Using information from the Administration on the cost of similar requirements, CBO estimates that administering the sanctions would cost less than $500,000 over the
2019-2023 period; such spending would be subject to the availability of appropriated funds.
Enacting S. 3257 would increase the number of people who would be denied visas by the Department of State and the number who would be subject to civil or criminal penalties. Most visa fees are retained by the department and spent without further appropriation, but some fees are deposited in the Treasury as revenues. Penalties also are recorded as revenues, and a portion of those penalties can be spent without further appropriation. Because enacting the legislation would affect direct spending and revenues, pay-as-you-go procedures apply. However, CBO estimates that implementing those sanctions would affect very few additional people and thus would have insignificant effects on both revenues and direct spending.
CBO estimates that enacting S. 3257 would not increase net direct spending or on-budget deficits in any of the four consecutive 10-year periods beginning in 2029.
S. 3257 contains no intergovernmental mandates as defined in the Unfunded Mandates Reform Act (UMRA).
By imposing sanctions on foreign people or entities involved in the use of civilians as human shields, S. 3257 could prohibit entities in the United States from engaging in activities that would otherwise be permitted under current law, including having access to property. That provision would be a private-sector mandate as defined in UMRA. The cost of the mandate would be any income that entities in the United States lose because they no longer have access to the property in question or because they could no longer engage in transactions prohibited by the bill. Because the sanctions focus only on foreign persons who have committed certain violations, CBO expects that the number of entities and individuals in the United States affected by the legislation would be very small. Furthermore, CBO expects that the loss of income from any incremental restrictions in the bill would be small. Therefore, CBO estimates that the aggregate cost of the mandates would fall well below the annual threshold established in UMRA for private-sector mandates ($160 million in 2018, adjusted annually for inflation).

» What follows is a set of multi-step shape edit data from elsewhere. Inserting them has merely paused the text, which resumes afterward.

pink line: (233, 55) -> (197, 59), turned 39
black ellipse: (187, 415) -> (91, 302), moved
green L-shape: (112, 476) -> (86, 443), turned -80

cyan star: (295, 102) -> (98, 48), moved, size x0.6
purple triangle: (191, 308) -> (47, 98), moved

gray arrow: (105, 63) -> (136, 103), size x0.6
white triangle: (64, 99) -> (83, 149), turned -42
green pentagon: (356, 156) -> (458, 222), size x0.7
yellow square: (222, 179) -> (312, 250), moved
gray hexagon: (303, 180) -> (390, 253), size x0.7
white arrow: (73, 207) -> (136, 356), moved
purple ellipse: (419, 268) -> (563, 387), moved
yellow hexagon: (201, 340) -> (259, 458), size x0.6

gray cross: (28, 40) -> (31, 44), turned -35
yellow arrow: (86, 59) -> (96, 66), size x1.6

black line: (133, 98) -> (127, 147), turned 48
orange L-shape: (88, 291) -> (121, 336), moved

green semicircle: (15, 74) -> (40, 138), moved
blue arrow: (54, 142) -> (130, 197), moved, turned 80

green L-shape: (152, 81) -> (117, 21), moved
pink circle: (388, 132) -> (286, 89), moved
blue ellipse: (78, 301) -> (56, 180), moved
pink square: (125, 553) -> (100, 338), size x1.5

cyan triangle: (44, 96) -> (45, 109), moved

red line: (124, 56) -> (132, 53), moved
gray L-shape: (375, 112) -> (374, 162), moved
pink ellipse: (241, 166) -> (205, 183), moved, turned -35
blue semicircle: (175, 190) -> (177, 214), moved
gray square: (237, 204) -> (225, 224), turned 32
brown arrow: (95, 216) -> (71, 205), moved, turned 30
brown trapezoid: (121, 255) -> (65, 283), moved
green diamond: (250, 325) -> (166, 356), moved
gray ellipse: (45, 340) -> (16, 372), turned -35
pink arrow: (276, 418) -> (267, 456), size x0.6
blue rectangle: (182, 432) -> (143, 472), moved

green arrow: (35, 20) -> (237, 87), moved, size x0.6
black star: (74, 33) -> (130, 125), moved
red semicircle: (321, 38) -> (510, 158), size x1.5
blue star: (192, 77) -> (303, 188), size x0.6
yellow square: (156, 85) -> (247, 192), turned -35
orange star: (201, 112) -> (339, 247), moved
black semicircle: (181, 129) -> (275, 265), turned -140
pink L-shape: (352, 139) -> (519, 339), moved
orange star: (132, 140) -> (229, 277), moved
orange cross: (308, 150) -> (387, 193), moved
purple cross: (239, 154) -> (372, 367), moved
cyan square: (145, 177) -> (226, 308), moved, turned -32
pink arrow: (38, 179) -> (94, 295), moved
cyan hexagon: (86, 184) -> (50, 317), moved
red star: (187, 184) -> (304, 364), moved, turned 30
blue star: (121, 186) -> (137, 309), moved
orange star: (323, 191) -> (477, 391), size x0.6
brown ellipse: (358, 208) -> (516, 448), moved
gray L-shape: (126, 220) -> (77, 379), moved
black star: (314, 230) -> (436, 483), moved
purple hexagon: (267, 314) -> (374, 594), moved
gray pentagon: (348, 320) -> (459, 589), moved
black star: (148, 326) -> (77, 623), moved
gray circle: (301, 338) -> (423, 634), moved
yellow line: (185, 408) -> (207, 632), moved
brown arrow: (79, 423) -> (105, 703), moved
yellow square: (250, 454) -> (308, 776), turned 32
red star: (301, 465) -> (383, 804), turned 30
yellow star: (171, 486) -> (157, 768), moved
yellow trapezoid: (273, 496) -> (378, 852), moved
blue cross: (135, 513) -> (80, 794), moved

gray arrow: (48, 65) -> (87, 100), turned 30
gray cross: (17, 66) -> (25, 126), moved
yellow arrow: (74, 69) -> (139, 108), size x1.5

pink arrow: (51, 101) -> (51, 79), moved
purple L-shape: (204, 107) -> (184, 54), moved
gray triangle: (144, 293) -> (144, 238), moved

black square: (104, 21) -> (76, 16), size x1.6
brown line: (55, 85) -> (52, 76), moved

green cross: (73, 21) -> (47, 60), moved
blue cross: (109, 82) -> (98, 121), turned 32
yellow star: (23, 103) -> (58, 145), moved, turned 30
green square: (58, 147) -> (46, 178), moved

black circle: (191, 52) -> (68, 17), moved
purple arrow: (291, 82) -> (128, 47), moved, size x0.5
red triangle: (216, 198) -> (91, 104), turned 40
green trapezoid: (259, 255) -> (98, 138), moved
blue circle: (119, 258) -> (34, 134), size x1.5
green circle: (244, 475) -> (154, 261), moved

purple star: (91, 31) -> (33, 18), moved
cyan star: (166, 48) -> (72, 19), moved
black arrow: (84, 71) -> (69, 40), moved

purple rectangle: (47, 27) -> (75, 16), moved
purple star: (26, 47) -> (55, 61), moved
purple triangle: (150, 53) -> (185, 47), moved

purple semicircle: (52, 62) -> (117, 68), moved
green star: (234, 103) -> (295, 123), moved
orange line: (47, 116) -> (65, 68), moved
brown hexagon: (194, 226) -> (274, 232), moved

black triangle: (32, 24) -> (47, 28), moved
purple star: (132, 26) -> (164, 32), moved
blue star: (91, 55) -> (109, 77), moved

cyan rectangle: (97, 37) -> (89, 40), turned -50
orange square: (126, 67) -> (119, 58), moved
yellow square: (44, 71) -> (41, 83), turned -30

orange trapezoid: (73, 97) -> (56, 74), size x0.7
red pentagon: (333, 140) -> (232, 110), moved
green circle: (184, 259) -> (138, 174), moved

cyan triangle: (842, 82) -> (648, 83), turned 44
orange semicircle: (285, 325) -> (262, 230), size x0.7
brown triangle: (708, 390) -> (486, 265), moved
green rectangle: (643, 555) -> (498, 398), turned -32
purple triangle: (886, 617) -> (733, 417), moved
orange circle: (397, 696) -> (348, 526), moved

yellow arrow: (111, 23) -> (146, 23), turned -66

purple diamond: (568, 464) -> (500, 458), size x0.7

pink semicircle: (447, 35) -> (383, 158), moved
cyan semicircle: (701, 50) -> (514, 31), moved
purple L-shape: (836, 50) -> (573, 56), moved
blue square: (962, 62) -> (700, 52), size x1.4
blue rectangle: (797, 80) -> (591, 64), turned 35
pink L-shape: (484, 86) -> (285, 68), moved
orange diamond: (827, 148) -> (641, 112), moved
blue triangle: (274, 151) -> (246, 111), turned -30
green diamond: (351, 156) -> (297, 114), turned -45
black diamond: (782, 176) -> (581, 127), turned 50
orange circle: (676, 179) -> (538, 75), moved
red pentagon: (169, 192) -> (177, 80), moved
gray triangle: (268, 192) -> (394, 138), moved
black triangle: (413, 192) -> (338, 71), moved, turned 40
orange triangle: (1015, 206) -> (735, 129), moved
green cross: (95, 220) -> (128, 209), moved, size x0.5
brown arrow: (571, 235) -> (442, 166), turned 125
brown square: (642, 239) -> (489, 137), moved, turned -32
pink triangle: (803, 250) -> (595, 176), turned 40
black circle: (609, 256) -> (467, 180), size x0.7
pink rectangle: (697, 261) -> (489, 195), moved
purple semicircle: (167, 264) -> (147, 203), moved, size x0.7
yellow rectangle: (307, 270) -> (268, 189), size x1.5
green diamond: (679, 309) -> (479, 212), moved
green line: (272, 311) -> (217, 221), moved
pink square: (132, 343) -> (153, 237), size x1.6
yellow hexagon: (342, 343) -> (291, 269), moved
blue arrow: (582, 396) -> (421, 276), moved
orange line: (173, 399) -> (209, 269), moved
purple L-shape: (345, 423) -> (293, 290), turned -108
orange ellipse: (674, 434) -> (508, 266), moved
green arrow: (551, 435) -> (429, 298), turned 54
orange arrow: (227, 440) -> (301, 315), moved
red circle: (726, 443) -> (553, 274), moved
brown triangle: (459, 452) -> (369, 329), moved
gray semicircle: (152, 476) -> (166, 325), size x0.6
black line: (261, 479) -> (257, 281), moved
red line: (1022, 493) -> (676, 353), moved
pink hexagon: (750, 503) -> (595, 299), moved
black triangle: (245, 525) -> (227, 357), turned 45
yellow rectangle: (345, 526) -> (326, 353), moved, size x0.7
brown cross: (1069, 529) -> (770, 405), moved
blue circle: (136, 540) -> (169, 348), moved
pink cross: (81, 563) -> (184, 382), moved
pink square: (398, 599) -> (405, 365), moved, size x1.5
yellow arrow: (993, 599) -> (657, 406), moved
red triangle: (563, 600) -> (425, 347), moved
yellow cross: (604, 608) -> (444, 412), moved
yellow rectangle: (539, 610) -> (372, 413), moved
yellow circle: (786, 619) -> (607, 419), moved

On October 13, 2017, CBO transmitted a cost estimate for H.R. 3342 as ordered reported by the House Committee on Foreign Affairs on September 28, 2017; that bill would impose sanctions related to the use of human shields by Hizballah. On December 8, 2017, CBO transmitted a cost estimate for H.R. 3542 as ordered reported by the House Committee on Foreign Affairs on November 15, 2017; that bill would impose sanctions related to the use of human shields by Hamas. S. 3257 is similar to those House bills, and CBO’s estimates of the cost of implementing S. 3257 and H.R. 3542 are the same. CBO’s estimate of the cost of implementing H.R. 3342 included the additional cost of a reporting requirement.